Dataset entries:
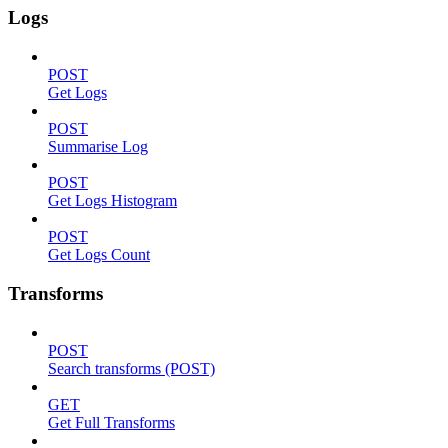
Logs
POST
Get Logs
POST
Summarise Log
POST
Get Logs Histogram
POST
Get Logs Count
Transforms
POST
Search transforms (POST)
GET
Get Full Transforms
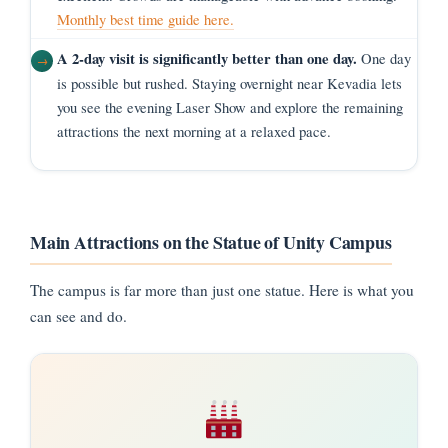
Monthly best time guide here.
A 2-day visit is significantly better than one day.
One day
is possible but rushed. Staying overnight near Kevadia lets
you see the evening Laser Show and explore the remaining
attractions the next morning at a relaxed pace.
Main Attractions on the Statue of Unity Campus
The campus is far more than just one statue. Here is what you
can see and do.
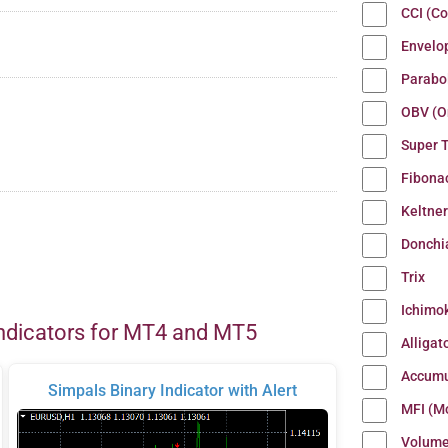
CCI (C
Envelo
Parabo
OBV (O
Super 
Fibona
Keltne
Donchi
Trix
Ichimo
ndicators for MT4 and MT5
Alligat
Accumu
Simpals Binary Indicator with Alert
MFI (M
Volum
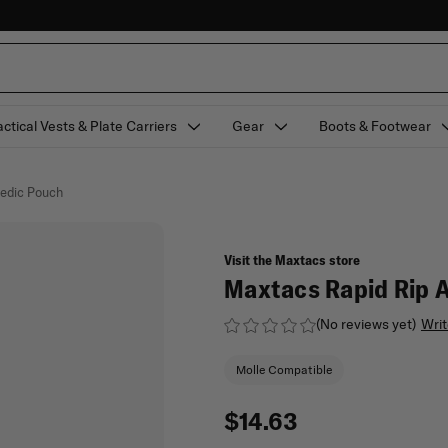
actical Vests & Plate Carriers
Gear
Boots & Footwear
edic Pouch
Visit the Maxtacs store
Maxtacs Rapid Rip 
(No reviews yet)
Writ
Molle Compatible
$14.63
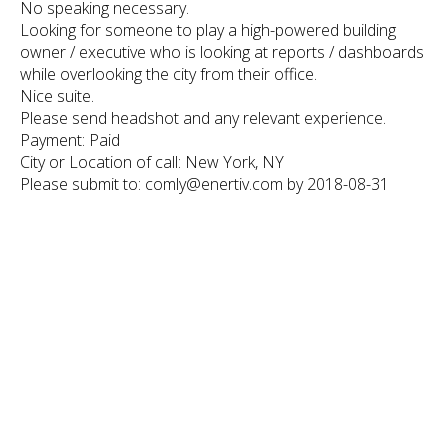
No speaking necessary.
Looking for someone to play a high-powered building
owner / executive who is looking at reports / dashboards
while overlooking the city from their office.
Nice suite.
Please send headshot and any relevant experience.
Payment: Paid
City or Location of call: New York, NY
Please submit to: comly@enertiv.com by 2018-08-31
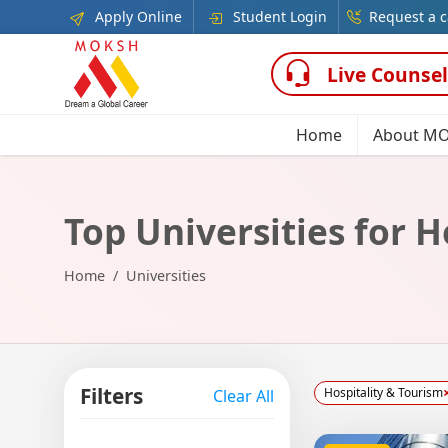
Apply Online
Student Login
Request a c
Live Counsel
Home
About M
Top Universities for H
Home
Universities
Filters
Hospitality & Tourism
Clear All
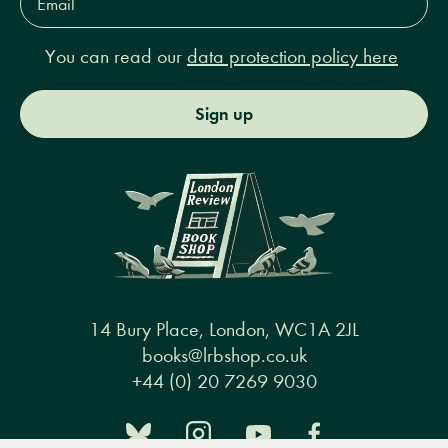
Address*
You can read our
data protection policy here
Sign up
14 Bury Place, London, WC1A 2JL
books@lrbshop.co.uk
+44 (0) 20 7269 9030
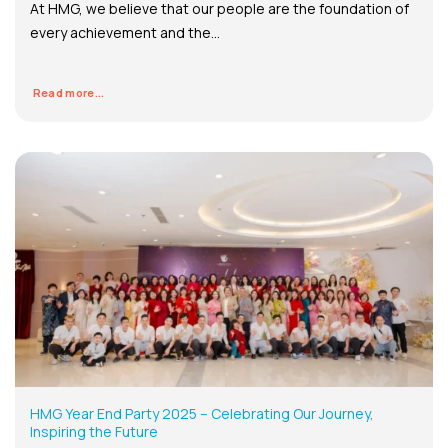
At HMG, we believe that our people are the foundation of
every achievement and the...
Read more...
HMG Year End Party 2025 – Celebrating Our Journey,
Inspiring the Future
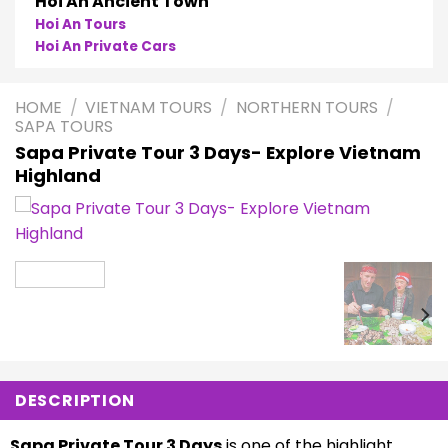
Phong Nha
Phong Nha Cave Tours
Phong Nha Private Cars
HOME
/
VIETNAM TOURS
/
NORTHERN TOURS
/
SAPA TOURS
Sapa Private Tour 3 Days- Explore Vietnam
Highland
DESCRIPTION
Sapa Private Tour 3 Days
is one of the highlight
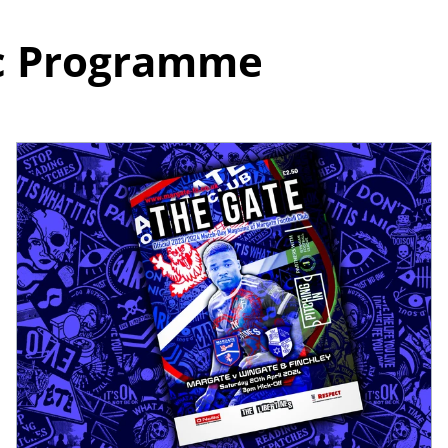
ic Programme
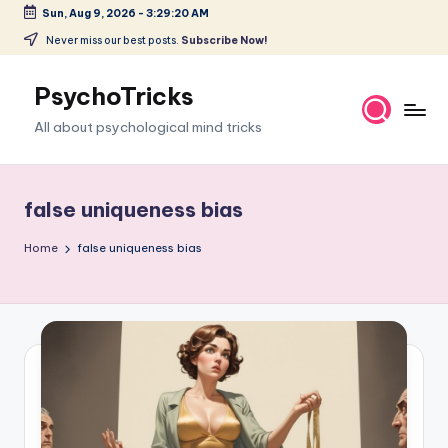
Sun, Aug 9, 2026
-
3:29:21 AM
Skip
Never miss our best posts.
Subscribe Now!
to
content
PsychoTricks
All about psychological mind tricks
false uniqueness bias
Home
false uniqueness bias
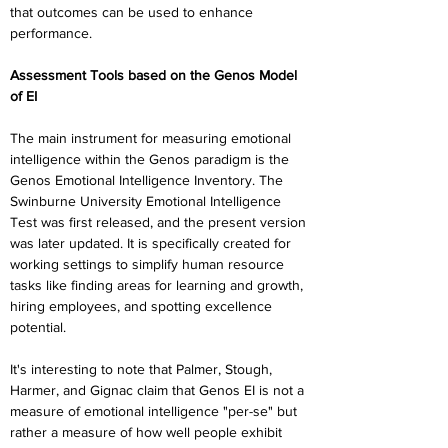
that outcomes can be used to enhance 
performance.
Assessment Tools based on the Genos Model 
of EI
The main instrument for measuring emotional 
intelligence within the Genos paradigm is the 
Genos Emotional Intelligence Inventory. The 
Swinburne University Emotional Intelligence 
Test was first released, and the present version 
was later updated. It is specifically created for 
working settings to simplify human resource 
tasks like finding areas for learning and growth, 
hiring employees, and spotting excellence 
potential.
It's interesting to note that Palmer, Stough, 
Harmer, and Gignac claim that Genos EI is not a 
measure of emotional intelligence "per-se" but 
rather a measure of how well people exhibit 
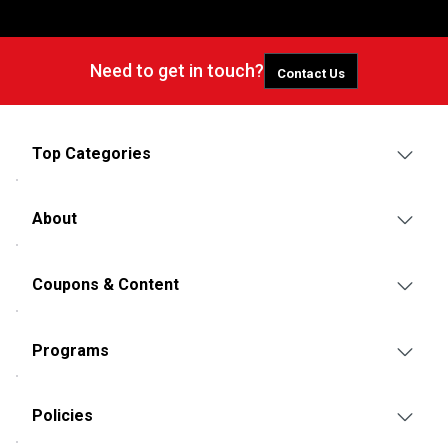
Need to get in touch?
Contact Us
Top Categories
About
Coupons & Content
Programs
Policies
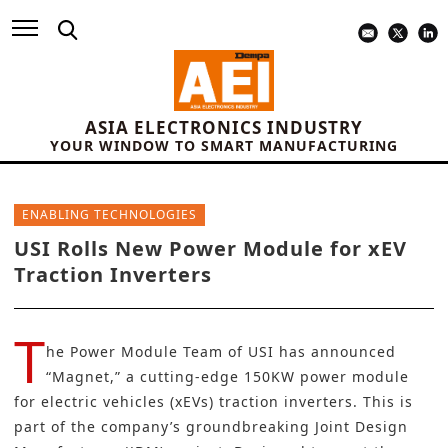
ASIA ELECTRONICS INDUSTRY
YOUR WINDOW TO SMART MANUFACTURING
ENABLING TECHNOLOGIES
USI Rolls New Power Module for xEV
Traction Inverters
T
he Power Module Team of
USI
has announced
“Magnet,” a cutting-edge 150KW power module
for
electric vehicles (xEVs
)
traction inverters. This is
part of the company’s groundbreaking Joint Design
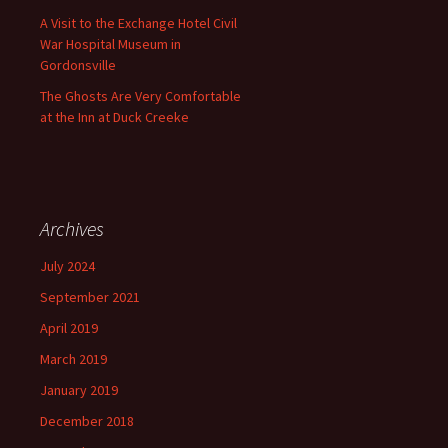
A Visit to the Exchange Hotel Civil
War Hospital Museum in
Gordonsville
The Ghosts Are Very Comfortable
at the Inn at Duck Creeke
Archives
July 2024
September 2021
April 2019
March 2019
January 2019
December 2018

- _Task item_:
Without the pictures, reproduce the entries exactly.

- _Answer box_:
Logs
POST
Get Logs
POST
Summarise Log
POST
Get Logs Histogram
POST
Get Logs Count
Transforms
POST
Search transforms (POST)
GET
Get Full Transforms
Monthly best time guide here.
A 2-day visit is significantly better than one day.
One day
is possible but rushed. Staying overnight near Kevadia lets
you see the evening Laser Show and explore the remaining
attractions the next morning at a relaxed pace.
Main Attractions on the Statue of Unity Campus
The campus is far more than just one statue. Here is what you
can see and do.
CCI (C
Envelo
Parabo
OBV (O
Super 
Fibona
Keltne
Donchi
Trix
Ichimo
ndicators for MT4 and MT5
Alligat
Accumu
Simpals Binary Indicator with Alert
MFI (M
Volum
actical Vests & Plate Carriers
Gear
Boots & Footwear
edic Pouch
Visit the Maxtacs store
Maxtacs Rapid Rip 
(No reviews yet)
Writ
Molle Compatible
$14.63
No speaking necessary.
Looking for someone to play a high-powered building
owner / executive who is looking at reports / dashboards
while overlooking the city from their office.
Nice suite.
Please send headshot and any relevant experience.
Payment: Paid
City or Location of call: New York, NY
Please submit to: comly@enertiv.com by 2018-08-31
Apply Online
Student Login
Request a c
Live Counsel
Home
About M
Top Universities for H
Home
Universities
Filters
Hospitality & Tourism
Clear All
Address*
You can read our
data protection policy here
Sign up
14 Bury Place, London, WC1A 2JL
books@lrbshop.co.uk
+44 (0) 20 7269 9030
At HMG, we believe that our people are the foundation of
every achievement and the...
Read more...
HMG Year End Party 2025 – Celebrating Our Journey,
Inspiring the Future
Phong Nha
Phong Nha Cave Tours
Phong Nha Private Cars
HOME
/
VIETNAM TOURS
/
NORTHERN TOURS
/
SAPA TOURS
Sapa Private Tour 3 Days- Explore Vietnam
Highland
DESCRIPTION
Sapa Private Tour 3 Days
is one of the highlight
ic Programme
Sun, Aug 9, 2026
-
3:29:21 AM
Skip
Never miss our best posts.
Subscribe Now!
to
content
PsychoTricks
All about psychological mind tricks
false uniqueness bias
Home
false uniqueness bias
that outcomes can be used to enhance 
performance.
Assessment Tools based on the Genos Model 
of EI
The main instrument for measuring emotional 
intelligence within the Genos paradigm is the 
Genos Emotional Intelligence Inventory. The 
Swinburne University Emotional Intelligence 
Test was first released, and the present version 
was later updated. It is specifically created for 
working settings to simplify human resource 
tasks like finding areas for learning and growth, 
hiring employees, and spotting excellence 
potential.
It's interesting to note that Palmer, Stough, 
Harmer, and Gignac claim that Genos EI is not a 
measure of emotional intelligence "per-se" but 
rather a measure of how well people exhibit 
Need to get in touch?
Contact Us
Top Categories
About
Coupons & Content
Programs
Policies
ASIA ELECTRONICS INDUSTRY
YOUR WINDOW TO SMART MANUFACTURING
ENABLING TECHNOLOGIES
USI Rolls New Power Module for xEV
Traction Inverters
T
he Power Module Team of
USI
has announced
“Magnet,” a cutting-edge 150KW power module
for
electric vehicles (xEVs
)
traction inverters. This is
part of the company’s groundbreaking Joint Design
A Visit to the Exchange Hotel Civil
War Hospital Museum in
Gordonsville
The Ghosts Are Very Comfortable
at the Inn at Duck Creeke
Archives
July 2024
September 2021
April 2019
March 2019
January 2019
December 2018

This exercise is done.